# Help with Half Life 2 extreme lag



## coolguy204 (Jun 28, 2006)

My Half Life 2 lags so much can u help me.


----------



## Super-D-38 (Apr 25, 2002)

First time playing it?...
Is it off line and online lag?..

Please give your system specs also..

One side note.. even on "super" machines HL2 had some bugs.. Some "jumpiness" is expected with this game.. 
There is a tweak guide for it... I'll need to find it and edit in the link.

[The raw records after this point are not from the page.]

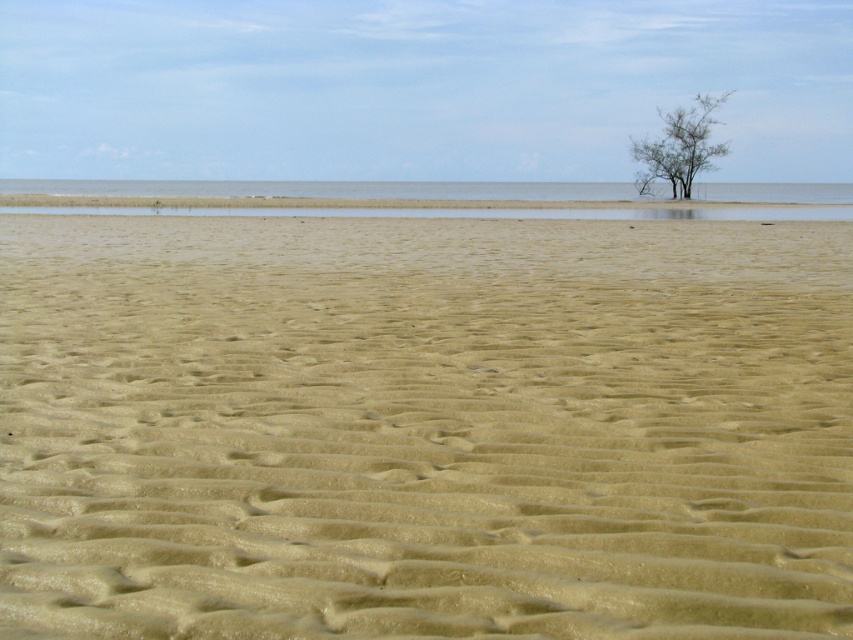 From the picture: You are standing on the beach and want to walk towards the green leafy tree at upper right. Which direction should you move relative to the smooth sand at center?

You should move towards the upper right direction away from the smooth sand at center, since the green leafy tree at upper right is further away from the viewer compared to the smooth sand at center.

You are standing on the beach and want to walk towards the point labeled as point (679, 147). However, you notice another point, point (625, 184), which is closer to you. Which point should you head towards if you want to reach the one nearest to your current position?

You should head towards point (625, 184) because it is closer to you than point (679, 147).

You are standing at the edge of the beach and see the smooth sand at center and the clear water at center. Which surface is lower in elevation?

The smooth sand at center has a lesser height compared to the clear water at center, so the smooth sand at center is lower in elevation.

Edit:.. found it.. give this a read and see if it can help. http://www.tweakguides.com/HL2_1.html


----------



## coolguy204 (Jun 28, 2006)

i found your thing and it says "Do I have to have an Internet Connection to play Half Life 2: The short answer is Yes. If you don't have any kind of Internet connection, you cannot play Half Life 2. Steam requires online authentication of your Half Life 2 CD Key and it also needs to download additional files to activate and complete the Half Life 2 install before it can be played. There is no legal way around this - the CD Key must be authenticated online, and sharing Steam cached files with your friends is illegal. However once you've registered your CD Key and updated Half Life 2 you can play it offline at any time without having to have an active Internet connection - see below."


----------



## coolguy204 (Jun 28, 2006)

but i have optimum it shopuldnt be slow


----------



## Rumpo-Stiltskin (May 9, 2006)

Duplicate here:

http://forums.techguy.org/hardware/479154-why-does-my-half-life.html


----------



## Couriant (Mar 26, 2002)

Please keep to your original post here:

http://forums.techguy.org/hardware/479154-why-does-my-half-life.html

Having two threads for the same problem doesn't help the people trying to help you.


----------



## coolguy204 (Jun 28, 2006)

what are u talking about i'm new here


----------



## coolguy204 (Jun 28, 2006)

give me a break


----------



## Couriant (Mar 26, 2002)

coolguy204 said:


> what are u talking about i'm new here


I figured that... 

The reason we need you to stick with one thread for the same problem is that the people won't know what has been suggested on the other thread and vice versa. If you are getting different infomation it could be hindering you more than helping.


----------



## coolguy204 (Jun 28, 2006)

i'm talking about ur dont take life seriously


----------



## coolguy204 (Jun 28, 2006)

its cool


----------



## Couriant (Mar 26, 2002)

oh my sig?  ok


----------



## coolguy204 (Jun 28, 2006)

do u know how to fix my extreme lag


----------



## MahaGamer (Jul 29, 2005)

please tell us your PC specs. That will help US out alot.


----------